● **Available records**:

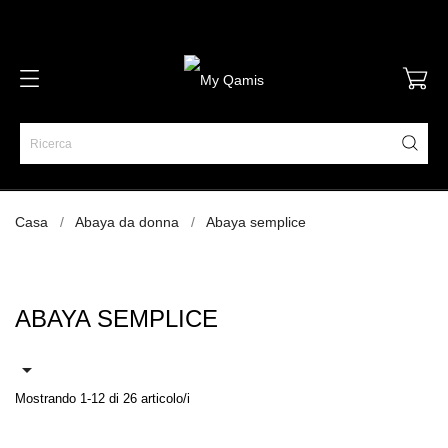
Casa
Abaya da donna
Abaya semplice
ABAYA SEMPLICE

Mostrando 1-12 di 26 articolo/i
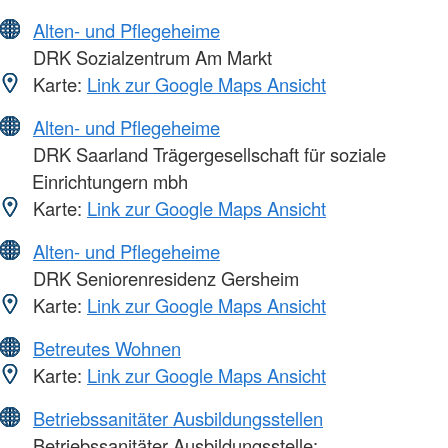
Alten- und Pflegeheime
DRK Sozialzentrum Am Markt
Karte:
Link zur Google Maps Ansicht
Alten- und Pflegeheime
DRK Saarland Trägergesellschaft für soziale
Einrichtungern mbh
Karte:
Link zur Google Maps Ansicht
Alten- und Pflegeheime
DRK Seniorenresidenz Gersheim
Karte:
Link zur Google Maps Ansicht
Betreutes Wohnen
Karte:
Link zur Google Maps Ansicht
Betriebssanitäter Ausbildungsstellen
Betriebssanitäter Ausbildungsstelle:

● **Task**: Leave the pictures aside and give the records above back word for word.

● **Written solution**:
Casa
Abaya da donna
Abaya semplice
ABAYA SEMPLICE

Mostrando 1-12 di 26 articolo/i
Alten- und Pflegeheime
DRK Sozialzentrum Am Markt
Karte:
Link zur Google Maps Ansicht
Alten- und Pflegeheime
DRK Saarland Trägergesellschaft für soziale
Einrichtungern mbh
Karte:
Link zur Google Maps Ansicht
Alten- und Pflegeheime
DRK Seniorenresidenz Gersheim
Karte:
Link zur Google Maps Ansicht
Betreutes Wohnen
Karte:
Link zur Google Maps Ansicht
Betriebssanitäter Ausbildungsstellen
Betriebssanitäter Ausbildungsstelle:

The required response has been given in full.